Monday, August 17, 2009

Browns vs. Colts at Tampa Stadium, 8/17/74

On August 9, 1974, President Richard Nixon left the White House in disgrace, resigning from his office rather than facing certain impeachment by Congress. Vice President Gerald R. Ford took the oath of office at noon and declared shortly thereafter that “our long national nightmare is over.”

Some 900 miles to the south, Bill Marcum found himself in a nightmare from which neither Ford or anyone else could easily wake him. As the organizer/promoter for the NFL pre-season game between the Cleveland Browns and Baltimore Colts at Tampa Stadium just eight days later, Marcum found himself trying to sell tickets to an exhibition game during a players strike.

The labor dispute had reached its 39th day and showed no obvious signs of coming to an end. Even though close to 400 players had begun crossing the picket lines, over 800 still remained on strike throughout the league.

At the heart of the dispute: freedom. In fact, the players even had a motto – “No freedom, no football” – to bluntly express their reason for striking. Their goal was to eliminate the so-called “Rozelle Rule,” which limited player movement following the expiration of their contracts.

In addition to eliminating the “Rozelle Rule,” the player also sought the elimination of option clauses, the abolishment of the entry draft and waiver system, guaranteed payment of salaries, as well as impartial arbitration for all disputes. These were rather bold demands for a players association still in its infancy following the merger between the AFL and NFL in 1970.
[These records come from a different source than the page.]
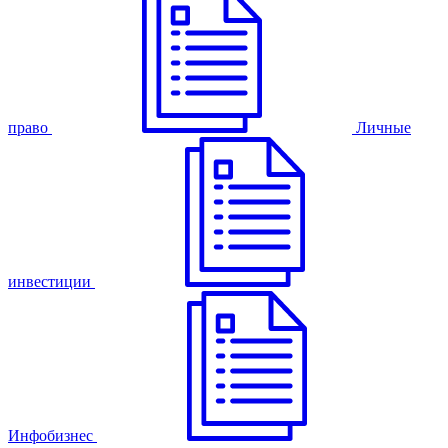
право
Личные
инвестиции
Инфобизнес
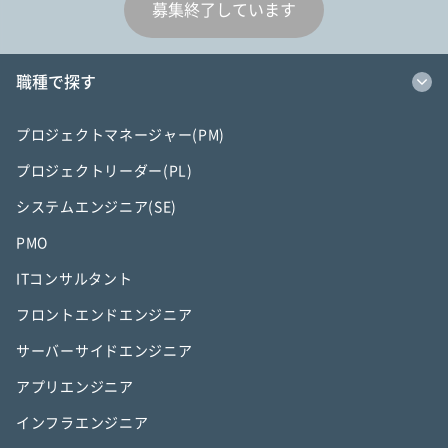
募集終了しています
職種で探す
プロジェクトマネージャー(PM)
プロジェクトリーダー(PL)
システムエンジニア(SE)
PMO
ITコンサルタント
フロントエンドエンジニア
サーバーサイドエンジニア
アプリエンジニア
インフラエンジニア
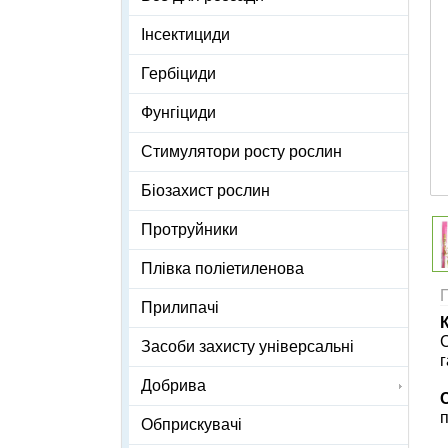
Інсектициди
Гербіциди
Фунгіциди
Стимулятори росту рослин
Біозахист рослин
Протруйники
Плівка поліетиленова
Прилипачі
С
Засоби захисту універсальні
г
Добрива
п
Обприскувачі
Much to Marcum’s relief, on August 11 the NFLPA declared a temporary, two-week end to the strike. This “cooling-off period” would supposedly allow for more substantive discussions to resolve the strike.
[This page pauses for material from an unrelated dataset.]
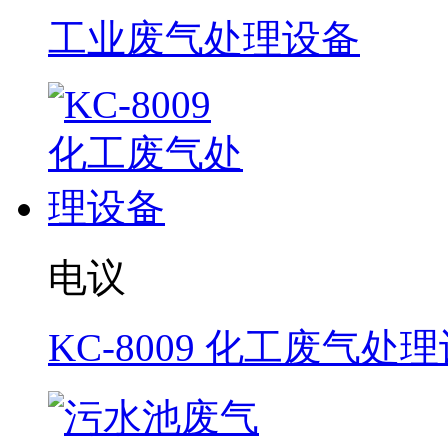
工业废气处理设备
电议
KC-8009 化工废气处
From his perspective, this at least meant the guaranteed participation in the game by a few veteran players. The “super-relieved” Marcum had faced the unappealing prospect of promoting a game between rookies and assorted journeymen players hoping to land a job. He optimistically predicted a crowd of 40,000 for the game, even though only 28,000 had been sold up to that point.

Maybe he had reason for optimism. After all, the Tampa Bay area had done so well turning out for the 12 previous exhibition games put on at Tampa Stadium since 1968. The local enthusiasm and interest in pro football had paid dividends earlier in the year when the NFL awarded Tampa with its 27th franchise.
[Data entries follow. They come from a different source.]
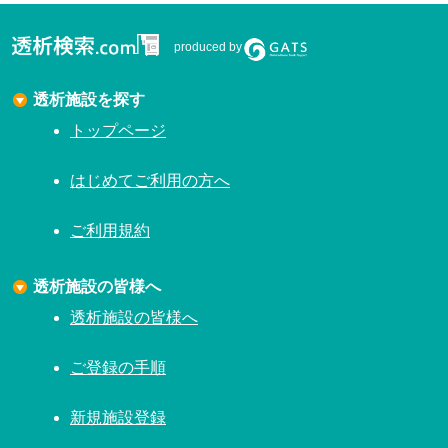
produced by
透析施設を探す
トップページ
はじめてご利用の方へ
ご利用規約
透析施設の皆様へ
透析施設の皆様へ
ご登録の手順
新規施設登録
As the week leading up to the game on August 17 progressed, however, it became more apparent that the game would have few established players as participants. Many of the Many of Baltimore’s veteran players were told by General Manager Joe Thomas not to bother showing up until the team returned to Baltimore on Sunday. For his part, Cleveland owner Art Modell at least promised to field a “representative team.”

The team that represented Cleveland that night, however, turned out to be pretty awful. On a hot and humid night in front of a less-than-expected crowd estimated at 23,000, the Colts whipped up on the Browns to the tune of 37-3.

One of Baltimore’s veterans who didn’t stay home, starting quarterback Marty Domres, scored two first quarter touchdowns to essentially put the game out of reach as Cleveland fielded a lineup almost exclusively comprised of rookies.

As exhibition games go, this one proved to be an utterly forgettable affair, and those who turned out yet again validated the NFL’s decision to award this area a franchise.
Little could anyone imagine, however, that this game might be considered an all-time classic compared to what they would see from their own team, the Buccaneers, starting two years later in 1976.